Si muove nel reparto dove l’hanno relegato con occhi sgranati, sognati. Ebeti. Ecco ciò che resta del grande Gilderoy Allock, della sua magnificenza, della sua boria, della sua capacità d’ammaliare torme di donne. Un’ombra pasticciata e variopinta come lo scarabocchio di un bambino.

Dovevo restare nella stanza al Primo Piano, lasciando i medimaghi a tediarmi con la presunta necessità di tenermi in osservazione ancora mezza giornata dopo quel morso di Doxy a Grimmauld Place. Perché sono venuto qui a vederlo? Io non farò quella fine. I miei piani sono altri, ben lungi dal condurmi tra queste asettiche, silenziose mura. Camminerò nell’ombra, su sentieri impervi, fino a sbucare nella valle che mi prefiguro e che da troppo tempo si nasconde oltre l’orizzonte.

La vestaglia lilla, perfettamente annodata, ondeggia ad ogni passo. Si ferma davanti ad un quadro, gli parla, ride. Continua ad atteggiarsi anche ora, nella sua beata, nuova ingenuità.

E se accadesse a me? Se dovessi cader preda delle mie stesse trappole? Cosa vedrebbero gli altri? Lo stesso imbecille che ho davanti agli occhi, o un uomo che ha sacrificato sé stesso in maniera discutibile? Un servitore fedele del male più mostruoso, o un cuore gonfio di dolore e rimorso di cui non rammenta la causa? L’insegnate indisponente? Il solitario abitante di Spinner’s End? Quale faccia mostrerei loro?

Un’infermiera lo ferma, vorrebbe fargli inghiottire d’un sol fiato il contenuto di un calice. Lui lo sorseggia. Con le sue smancerie fanciullesche riesce persino a farsi perdonare quello che immagino sia un commento poco lusinghiero sul gusto del filtro.

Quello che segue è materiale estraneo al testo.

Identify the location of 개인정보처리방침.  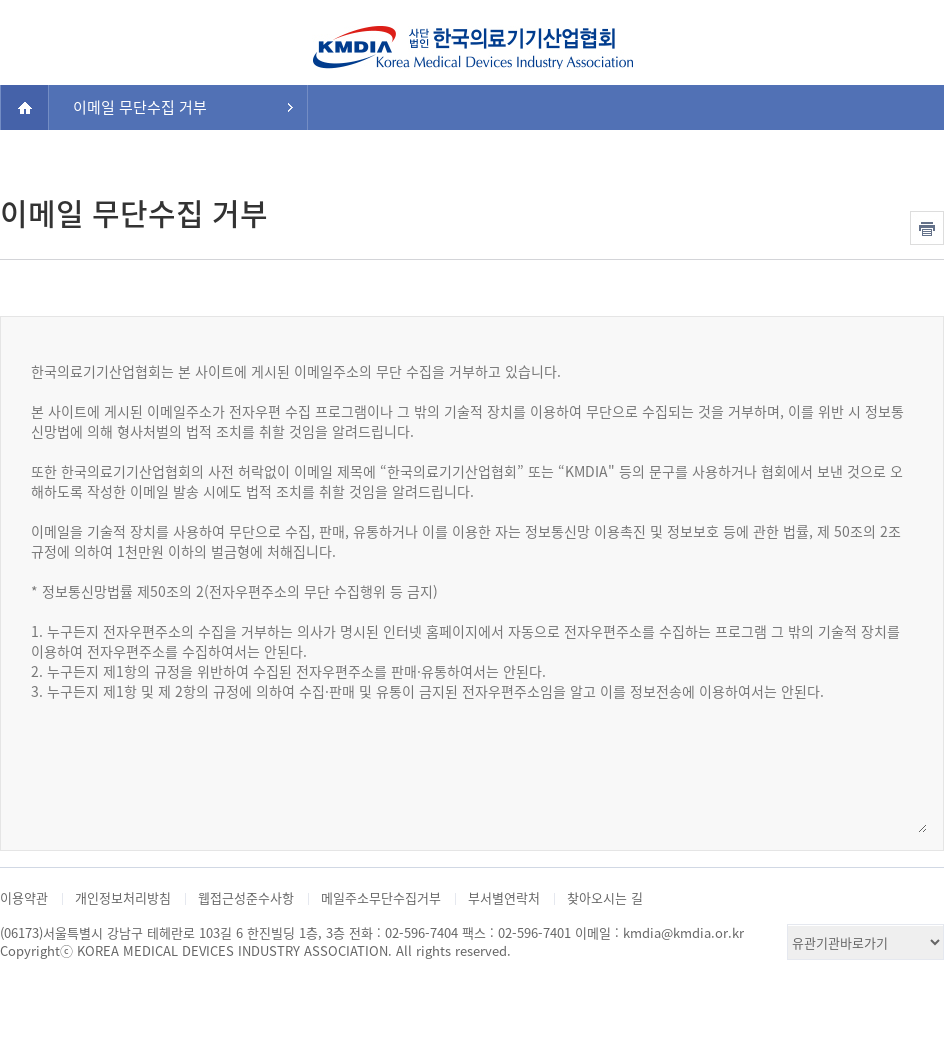 (123, 897).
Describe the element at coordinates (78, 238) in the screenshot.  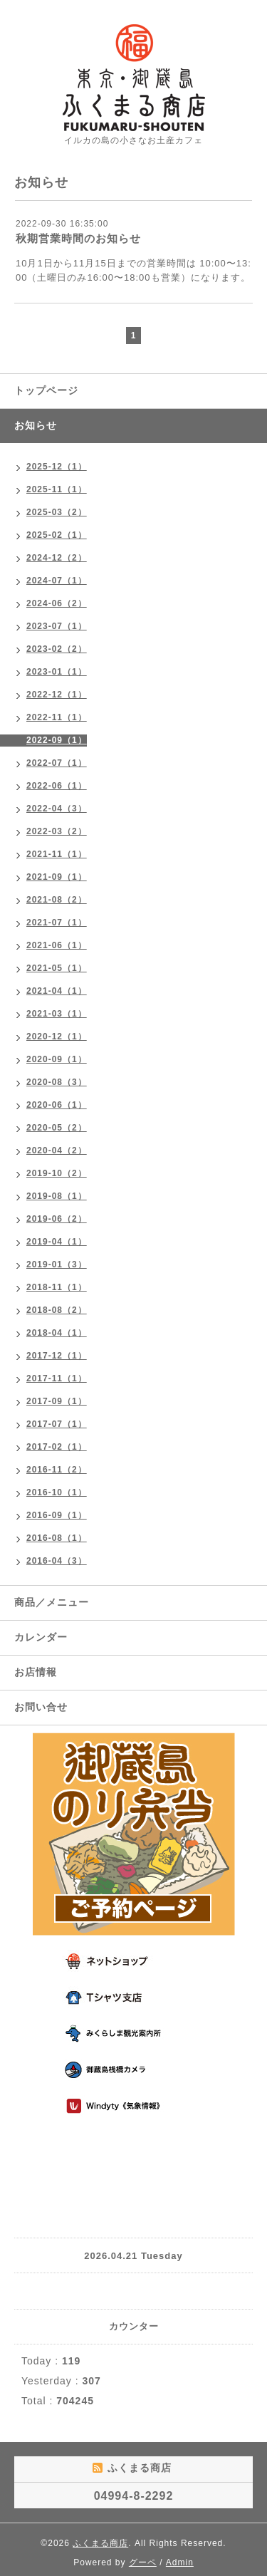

Dopo la sua rinascita, il Signore Oscuro richiede pressante i miei servigi ed io obbedisco solerte, tessendo trame d’inganni con fili di bugie e dissimulazioni. Varrebbe la pena di perdere sé stessi, per troppe invenzioni? Per essersi cuciti addosso un mantello di falsità? E per una sola? Trascinarsi nel mondo inconsapevoli del proprio oblio, a causa del bene superiore che Silente ci costringe ad inseguire?

All’improvviso mi accorgo che Allock se ne sta lì, di fronte a me, col naso appiccicato alla finestrella della porta. Agita giulivo la mano. Sfodera un sorriso idiota. Idiota e fresco, sincero. È felice di vedermi, pur non ricordando nulla di me.

Dimenticare la paura, le sofferenze, l’orrore, perché qualcuno si prenda cura di ciò che resta. Potrei farlo? Sarebbe una contropartita accettabile per i miei sforzi? Temo di dover rispondere che sì, lo è. E la prospettiva di tanti anni avvolto dalla pace, protetto da una virginea innocenza, per un solo, brevissimo istante, diviene allettante.

Scuoto il capo infastidito, allontanando quei pensieri senza senso. Ciò che resta di un mago tenta di attirare di nuovo la mia attenzione, parlando a vanvera come ha fatto per un anno intero. Non capisco cosa dica, non voglio capire.
Imbocco le scale, turbato. Devo uscire, andarmene da qui. Devono dichiararmi guarito o mi avveleneranno con le loro guarigioni.
Allock starà continuando a salutarmi.

È a questo che si può ridurre? È questo, il potere delle menzogne?